## The task
Set down each line of the data below exactly as it stands, dropping the pictures.
----- Supplied records -----
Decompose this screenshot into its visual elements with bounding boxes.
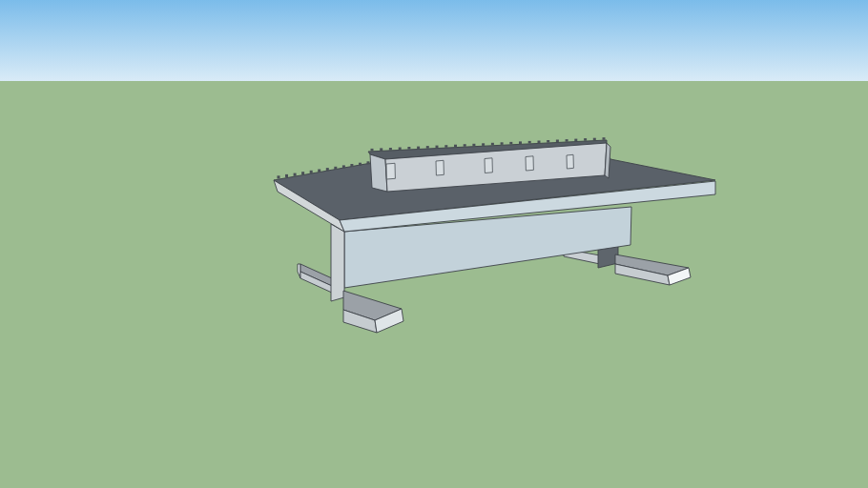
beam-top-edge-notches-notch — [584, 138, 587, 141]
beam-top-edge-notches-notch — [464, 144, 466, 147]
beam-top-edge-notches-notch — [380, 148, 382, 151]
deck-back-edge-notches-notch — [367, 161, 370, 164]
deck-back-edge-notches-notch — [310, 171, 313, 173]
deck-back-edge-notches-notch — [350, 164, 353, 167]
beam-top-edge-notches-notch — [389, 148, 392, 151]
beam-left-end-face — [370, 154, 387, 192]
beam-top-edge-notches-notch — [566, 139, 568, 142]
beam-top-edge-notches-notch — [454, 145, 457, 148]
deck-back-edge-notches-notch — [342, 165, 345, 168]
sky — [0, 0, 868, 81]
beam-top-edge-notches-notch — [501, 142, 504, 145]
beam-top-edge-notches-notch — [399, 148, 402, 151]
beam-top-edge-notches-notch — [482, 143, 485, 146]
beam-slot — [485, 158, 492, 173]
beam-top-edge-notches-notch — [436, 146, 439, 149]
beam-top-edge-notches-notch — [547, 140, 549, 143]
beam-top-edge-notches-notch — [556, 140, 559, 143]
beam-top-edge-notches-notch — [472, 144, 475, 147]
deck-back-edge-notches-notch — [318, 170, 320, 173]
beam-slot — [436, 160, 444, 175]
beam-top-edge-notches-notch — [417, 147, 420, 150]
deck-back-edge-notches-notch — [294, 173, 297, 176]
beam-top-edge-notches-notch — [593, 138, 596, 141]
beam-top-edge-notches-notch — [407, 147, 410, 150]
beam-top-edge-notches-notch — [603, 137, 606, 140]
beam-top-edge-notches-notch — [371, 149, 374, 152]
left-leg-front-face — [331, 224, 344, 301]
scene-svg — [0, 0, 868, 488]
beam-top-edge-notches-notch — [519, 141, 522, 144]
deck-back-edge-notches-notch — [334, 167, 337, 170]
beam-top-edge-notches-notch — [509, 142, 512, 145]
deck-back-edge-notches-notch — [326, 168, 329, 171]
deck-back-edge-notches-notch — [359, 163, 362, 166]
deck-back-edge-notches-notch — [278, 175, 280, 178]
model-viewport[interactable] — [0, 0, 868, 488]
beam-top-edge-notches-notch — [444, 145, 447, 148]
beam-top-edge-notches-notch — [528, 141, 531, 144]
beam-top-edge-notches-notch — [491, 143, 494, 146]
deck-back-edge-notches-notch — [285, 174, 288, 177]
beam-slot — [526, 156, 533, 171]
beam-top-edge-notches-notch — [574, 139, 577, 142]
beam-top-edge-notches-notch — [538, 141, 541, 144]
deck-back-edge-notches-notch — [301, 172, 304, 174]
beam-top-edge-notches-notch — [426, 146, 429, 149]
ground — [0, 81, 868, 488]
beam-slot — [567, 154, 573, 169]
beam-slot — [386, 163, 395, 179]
-----
## Problem solution
Decompose this screenshot into its visual elements with bounding boxes.
beam-top-edge-notches-notch — [584, 138, 587, 141]
beam-top-edge-notches-notch — [464, 144, 466, 147]
beam-top-edge-notches-notch — [380, 148, 382, 151]
deck-back-edge-notches-notch — [367, 161, 370, 164]
deck-back-edge-notches-notch — [310, 171, 313, 173]
deck-back-edge-notches-notch — [350, 164, 353, 167]
beam-top-edge-notches-notch — [389, 148, 392, 151]
beam-left-end-face — [370, 154, 387, 192]
beam-top-edge-notches-notch — [566, 139, 568, 142]
beam-top-edge-notches-notch — [454, 145, 457, 148]
deck-back-edge-notches-notch — [342, 165, 345, 168]
sky — [0, 0, 868, 81]
beam-top-edge-notches-notch — [501, 142, 504, 145]
beam-top-edge-notches-notch — [399, 148, 402, 151]
beam-top-edge-notches-notch — [482, 143, 485, 146]
beam-slot — [485, 158, 492, 173]
beam-top-edge-notches-notch — [436, 146, 439, 149]
beam-top-edge-notches-notch — [547, 140, 549, 143]
beam-top-edge-notches-notch — [556, 140, 559, 143]
beam-top-edge-notches-notch — [472, 144, 475, 147]
deck-back-edge-notches-notch — [318, 170, 320, 173]
beam-slot — [436, 160, 444, 175]
beam-top-edge-notches-notch — [417, 147, 420, 150]
deck-back-edge-notches-notch — [294, 173, 297, 176]
beam-top-edge-notches-notch — [593, 138, 596, 141]
beam-top-edge-notches-notch — [407, 147, 410, 150]
beam-top-edge-notches-notch — [603, 137, 606, 140]
beam-top-edge-notches-notch — [371, 149, 374, 152]
left-leg-front-face — [331, 224, 344, 301]
scene-svg — [0, 0, 868, 488]
beam-top-edge-notches-notch — [519, 141, 522, 144]
deck-back-edge-notches-notch — [334, 167, 337, 170]
beam-top-edge-notches-notch — [509, 142, 512, 145]
deck-back-edge-notches-notch — [326, 168, 329, 171]
deck-back-edge-notches-notch — [359, 163, 362, 166]
deck-back-edge-notches-notch — [278, 175, 280, 178]
model-viewport[interactable] — [0, 0, 868, 488]
beam-top-edge-notches-notch — [444, 145, 447, 148]
beam-top-edge-notches-notch — [528, 141, 531, 144]
beam-top-edge-notches-notch — [491, 143, 494, 146]
deck-back-edge-notches-notch — [285, 174, 288, 177]
beam-slot — [526, 156, 533, 171]
beam-top-edge-notches-notch — [574, 139, 577, 142]
beam-top-edge-notches-notch — [538, 141, 541, 144]
deck-back-edge-notches-notch — [301, 172, 304, 174]
beam-top-edge-notches-notch — [426, 146, 429, 149]
ground — [0, 81, 868, 488]
beam-slot — [567, 154, 573, 169]
beam-slot — [386, 163, 395, 179]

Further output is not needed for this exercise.